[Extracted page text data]
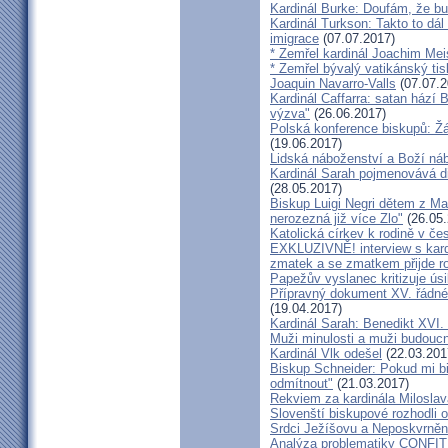
Kardinál Burke: Doufám, že bud
Kardinál Turkson: Takto to dál
imigrace
(07.07.2017)
* Zemřel kardinál Joachim Mei
* Zemřel bývalý vatikánský ti
Joaquin Navarro-Valls
(07.07.2
Kardinál Caffarra: satan hází B
výzva"
(26.06.2017)
Polská konference biskupů: Žá
(19.06.2017)
Lidská náboženství a Boží ná
Kardinál Sarah pojmenovává dik
(28.05.2017)
Biskup Luigi Negri dětem z Ma
nerozezná již více Zlo"
(26.05.
Katolická církev k rodině v če
EXKLUZIVNĚ! interview s kar
zmatek a se zmatkem přijde ro
Papežův vyslanec kritizuje úsi
Přípravný dokument XV. řádné
(19.04.2017)
Kardinál Sarah: Benedikt XVI
Muži minulosti a muži budoucno
Kardinál Vlk odešel
(22.03.201
Biskup Schneider: Pokud mi bi
odmítnout"
(21.03.2017)
Rekviem za kardinála Milosla
Slovenští biskupové rozhodli
Srdci Ježíšovu a Neposkvrně
Analýza problematiky CON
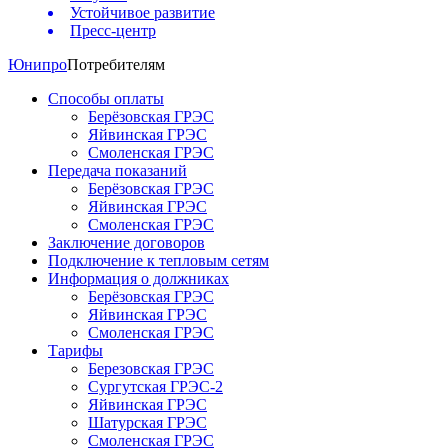
Устойчивое развитие
Пресс-центр
Юнипро
Потребителям
Способы оплаты
Берёзовская ГРЭС
Яйвинская ГРЭС
Смоленская ГРЭС
Передача показаний
Берёзовская ГРЭС
Яйвинская ГРЭС
Смоленская ГРЭС
Заключение договоров
Подключение к тепловым сетям
Информация о должниках
Берёзовская ГРЭС
Яйвинская ГРЭС
Смоленская ГРЭС
Тарифы
Березовская ГРЭС
Сургутская ГРЭС-2
Яйвинская ГРЭС
Шатурская ГРЭС
Смоленская ГРЭС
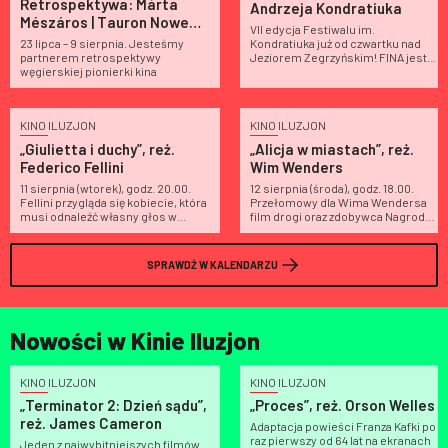
Retrospektywa: Márta
Andrzeja Kondratiuka
Mészáros | Tauron Nowe
VII edycja Festiwalu im.
Horyzonty 2026
23 lipca – 9 sierpnia. Jesteśmy
Kondratiuka już od czwartku nad
partnerem retrospektywy
Jeziorem Zegrzyńskim! FINA jest
węgierskiej pionierki kina
partnerem wydarzenia
KINO ILUZJON
KINO ILUZJON
„Giulietta i duchy”, reż.
„Alicja w miastach”, reż.
Federico Fellini
Wim Wenders
11 sierpnia (wtorek), godz. 20.00.
12 sierpnia (środa), godz. 18.00.
Fellini przygląda się kobiecie, która
Przełomowy dla Wima Wendersa
musi odnaleźć własny głos w
film drogi oraz zdobywca Nagrody
świecie zbudowanym z cudzych
Niemieckich Krytyków
oczekiwań
SPRAWDŹ W KALENDARZU
Nowości w Kinie Iluzjon
KINO ILUZJON
KINO ILUZJON
„Terminator 2: Dzień sądu”,
„Proces”, reż. Orson Welles
reż. James Cameron
Adaptacja powieści Franza Kafki po
raz pierwszy od 64 lat na ekranach
Jeden z najwybitniejszych filmów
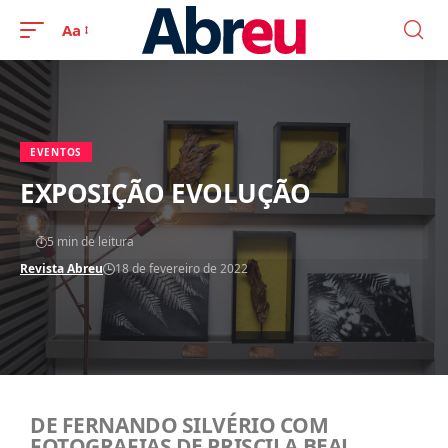
Aa
EVENTOS
EXPOSIÇÃO EVOLUÇÃO
5 min de leitura
Revista Abreu
18 de fevereiro de 2022
DE FERNANDO SILVÉRIO COM
FOTOGRAFIAS DE PRISCILA BEAL,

▸ Task to carry out: Each line above must be set down exactly, though no picture should be carried over.

▸ Output of the task:
Kardinál Burke: Doufám, že bud
Kardinál Turkson: Takto to dál
imigrace
(07.07.2017)
* Zemřel kardinál Joachim Mei
* Zemřel bývalý vatikánský ti
Joaquin Navarro-Valls
(07.07.2
Kardinál Caffarra: satan hází B
výzva"
(26.06.2017)
Polská konference biskupů: Žá
(19.06.2017)
Lidská náboženství a Boží ná
Kardinál Sarah pojmenovává dik
(28.05.2017)
Biskup Luigi Negri dětem z Ma
nerozezná již více Zlo"
(26.05.
Katolická církev k rodině v če
EXKLUZIVNĚ! interview s kar
zmatek a se zmatkem přijde ro
Papežův vyslanec kritizuje úsi
Přípravný dokument XV. řádné
(19.04.2017)
Kardinál Sarah: Benedikt XVI
Muži minulosti a muži budoucno
Kardinál Vlk odešel
(22.03.201
Biskup Schneider: Pokud mi bi
odmítnout"
(21.03.2017)
Rekviem za kardinála Milosla
Slovenští biskupové rozhodli
Srdci Ježíšovu a Neposkvrně
Analýza problematiky CON
Устойчивое развитие
Пресс-центр
Юнипро
Потребителям
Способы оплаты
Берёзовская ГРЭС
Яйвинская ГРЭС
Смоленская ГРЭС
Передача показаний
Берёзовская ГРЭС
Яйвинская ГРЭС
Смоленская ГРЭС
Заключение договоров
Подключение к тепловым сетям
Информация о должниках
Берёзовская ГРЭС
Яйвинская ГРЭС
Смоленская ГРЭС
Тарифы
Березовская ГРЭС
Сургутская ГРЭС-2
Яйвинская ГРЭС
Шатурская ГРЭС
Смоленская ГРЭС
Retrospektywa: Márta
Andrzeja Kondratiuka
Mészáros | Tauron Nowe
VII edycja Festiwalu im.
Horyzonty 2026
23 lipca – 9 sierpnia. Jesteśmy
Kondratiuka już od czwartku nad
partnerem retrospektywy
Jeziorem Zegrzyńskim! FINA jest
węgierskiej pionierki kina
partnerem wydarzenia
KINO ILUZJON
KINO ILUZJON
„Giulietta i duchy”, reż.
„Alicja w miastach”, reż.
Federico Fellini
Wim Wenders
11 sierpnia (wtorek), godz. 20.00.
12 sierpnia (środa), godz. 18.00.
Fellini przygląda się kobiecie, która
Przełomowy dla Wima Wendersa
musi odnaleźć własny głos w
film drogi oraz zdobywca Nagrody
świecie zbudowanym z cudzych
Niemieckich Krytyków
oczekiwań
SPRAWDŹ W KALENDARZU
Nowości w Kinie Iluzjon
KINO ILUZJON
KINO ILUZJON
„Terminator 2: Dzień sądu”,
„Proces”, reż. Orson Welles
reż. James Cameron
Adaptacja powieści Franza Kafki po
raz pierwszy od 64 lat na ekranach
Jeden z najwybitniejszych filmów
Aa
EVENTOS
EXPOSIÇÃO EVOLUÇÃO
5 min de leitura
Revista Abreu
18 de fevereiro de 2022
DE FERNANDO SILVÉRIO COM
FOTOGRAFIAS DE PRISCILA BEAL,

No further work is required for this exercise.